O plenário seguiu o voto da corregedora Nacional de Justiça, ministra Eliana Calmon, relatora da sindicância 0000701-05.2011.2.00.000. Em seu voto, a corregedora apontou indícios de que o magistrado, quando ocupava o cargo de vice-presidente do TJTO, desrespeitou a ordem de pagamentos de precatórios e, assim, beneficiou credores do estado de Tocantins participantes do esquema. Em troca, segundo a relatora, o magistrado teria recebido vantagens indevidas por intermédio de advogados encarregados do pagamento da propina.

Eliana Calmon indicou também que Carlos Luiz de Souza teve uma evolução patrimonial que não corresponde aos seus vencimentos como desembargador. “Os indícios levantados nos autos precisam ser apurados de forma mais efetiva”, afirmou a corregedora, ao destacar a necessidade de abertura do PAD, baseando-se na Resolução 135 do CNJ.

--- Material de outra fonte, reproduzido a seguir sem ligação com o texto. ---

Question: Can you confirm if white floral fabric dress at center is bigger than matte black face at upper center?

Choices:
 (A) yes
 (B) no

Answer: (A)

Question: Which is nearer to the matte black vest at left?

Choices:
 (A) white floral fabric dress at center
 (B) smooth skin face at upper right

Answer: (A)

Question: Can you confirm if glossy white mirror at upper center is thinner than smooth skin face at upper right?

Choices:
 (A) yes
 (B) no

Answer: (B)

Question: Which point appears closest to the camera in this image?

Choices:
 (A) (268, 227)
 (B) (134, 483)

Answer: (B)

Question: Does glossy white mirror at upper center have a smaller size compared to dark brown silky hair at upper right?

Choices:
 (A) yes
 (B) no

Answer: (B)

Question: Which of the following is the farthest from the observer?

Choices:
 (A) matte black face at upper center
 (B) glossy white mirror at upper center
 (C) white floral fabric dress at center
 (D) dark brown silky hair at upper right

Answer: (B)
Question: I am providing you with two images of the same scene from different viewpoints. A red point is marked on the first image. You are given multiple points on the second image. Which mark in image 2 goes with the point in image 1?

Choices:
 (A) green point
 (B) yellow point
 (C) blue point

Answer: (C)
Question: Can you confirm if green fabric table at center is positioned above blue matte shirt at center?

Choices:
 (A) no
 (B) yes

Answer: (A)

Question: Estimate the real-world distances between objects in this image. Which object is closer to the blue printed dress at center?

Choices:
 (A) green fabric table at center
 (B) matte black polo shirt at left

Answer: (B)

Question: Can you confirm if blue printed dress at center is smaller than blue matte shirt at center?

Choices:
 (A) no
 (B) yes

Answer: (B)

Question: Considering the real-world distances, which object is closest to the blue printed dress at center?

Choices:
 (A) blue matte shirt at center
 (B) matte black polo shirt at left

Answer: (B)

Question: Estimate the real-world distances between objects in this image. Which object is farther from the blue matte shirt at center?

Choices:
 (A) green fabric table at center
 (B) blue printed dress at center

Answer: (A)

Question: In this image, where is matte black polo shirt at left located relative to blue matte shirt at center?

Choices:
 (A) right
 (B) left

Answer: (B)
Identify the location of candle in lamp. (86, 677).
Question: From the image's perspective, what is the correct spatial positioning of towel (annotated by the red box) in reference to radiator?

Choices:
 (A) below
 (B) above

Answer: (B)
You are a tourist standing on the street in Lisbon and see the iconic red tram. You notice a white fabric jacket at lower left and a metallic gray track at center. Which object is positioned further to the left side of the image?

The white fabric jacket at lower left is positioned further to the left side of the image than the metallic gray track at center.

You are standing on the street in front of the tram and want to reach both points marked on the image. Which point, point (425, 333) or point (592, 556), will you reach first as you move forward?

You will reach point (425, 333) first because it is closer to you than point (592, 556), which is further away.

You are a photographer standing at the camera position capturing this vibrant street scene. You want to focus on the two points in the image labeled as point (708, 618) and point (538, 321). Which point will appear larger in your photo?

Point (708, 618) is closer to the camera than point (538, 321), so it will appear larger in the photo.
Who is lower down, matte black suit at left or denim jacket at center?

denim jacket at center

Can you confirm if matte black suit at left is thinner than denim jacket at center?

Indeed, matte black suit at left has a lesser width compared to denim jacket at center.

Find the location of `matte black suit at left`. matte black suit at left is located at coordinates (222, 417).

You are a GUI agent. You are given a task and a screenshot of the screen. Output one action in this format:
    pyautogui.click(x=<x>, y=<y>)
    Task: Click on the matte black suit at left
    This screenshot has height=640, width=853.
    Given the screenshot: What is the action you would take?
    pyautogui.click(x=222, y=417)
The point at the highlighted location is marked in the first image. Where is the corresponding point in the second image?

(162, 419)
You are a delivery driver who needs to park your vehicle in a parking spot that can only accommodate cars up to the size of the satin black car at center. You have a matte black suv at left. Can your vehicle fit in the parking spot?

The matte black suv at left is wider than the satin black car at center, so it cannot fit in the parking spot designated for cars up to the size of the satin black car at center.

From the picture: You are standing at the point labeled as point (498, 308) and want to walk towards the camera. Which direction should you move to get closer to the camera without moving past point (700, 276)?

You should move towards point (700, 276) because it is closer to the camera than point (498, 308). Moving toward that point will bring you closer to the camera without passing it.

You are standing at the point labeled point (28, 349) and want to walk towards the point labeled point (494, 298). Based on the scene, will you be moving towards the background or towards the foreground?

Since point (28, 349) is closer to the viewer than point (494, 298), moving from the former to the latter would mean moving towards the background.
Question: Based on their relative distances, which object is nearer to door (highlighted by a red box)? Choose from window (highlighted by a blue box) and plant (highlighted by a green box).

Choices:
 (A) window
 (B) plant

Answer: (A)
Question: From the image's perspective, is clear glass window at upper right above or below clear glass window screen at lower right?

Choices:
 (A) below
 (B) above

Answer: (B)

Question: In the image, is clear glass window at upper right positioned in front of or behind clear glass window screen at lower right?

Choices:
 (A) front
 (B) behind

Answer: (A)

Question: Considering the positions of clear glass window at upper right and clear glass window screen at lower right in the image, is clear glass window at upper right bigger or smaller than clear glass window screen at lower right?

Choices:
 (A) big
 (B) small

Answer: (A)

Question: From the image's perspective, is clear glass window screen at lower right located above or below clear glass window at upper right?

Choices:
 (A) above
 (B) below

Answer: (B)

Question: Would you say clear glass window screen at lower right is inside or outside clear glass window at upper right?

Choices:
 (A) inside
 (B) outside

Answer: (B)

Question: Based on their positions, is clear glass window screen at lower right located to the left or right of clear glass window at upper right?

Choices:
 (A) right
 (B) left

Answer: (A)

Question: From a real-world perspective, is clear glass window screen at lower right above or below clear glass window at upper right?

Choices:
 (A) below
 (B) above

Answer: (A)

A decisão do plenário de afastar o magistrado de suas funções foi tomada sem prejuízo de determinação semelhante já proferida pelo Superior Tribunal de Justiça (STJ), onde o desembargador é investigado por suspeita de corrupção passiva, formação de quadrilha e envolvimento em fraudes com os precatórios. Em dois processos judiciais, no julgamento de recursos impetrados pelo magistrado, o STJ concluiu que houve favorecimento indevido ao desembargador.

Durante a discussão da matéria, em função do envolvimento de advogados no esquema, a ministra Eliana Calmon incorporou ao seu relatório sugestões do conselheiro Jorge Helio e do presidente do Conselho Federal da Ordem dos Advogados do Brasil (OAB), Ophir Cavalcante. O conselheiro sugeriu observações sobre os critérios de ingresso na seccional da OAB de Tocantins, já que um dos advogados envolvidos é um ex-juiz que foi aposentado compulsoriamente. Ophir Cavalcante, por sua vez, propôs o envio do voto da relatora com recomendação para que a referida seccional apure a conduta dos advogados favorecidos com o esquema.(Agência CNJ de Notícias)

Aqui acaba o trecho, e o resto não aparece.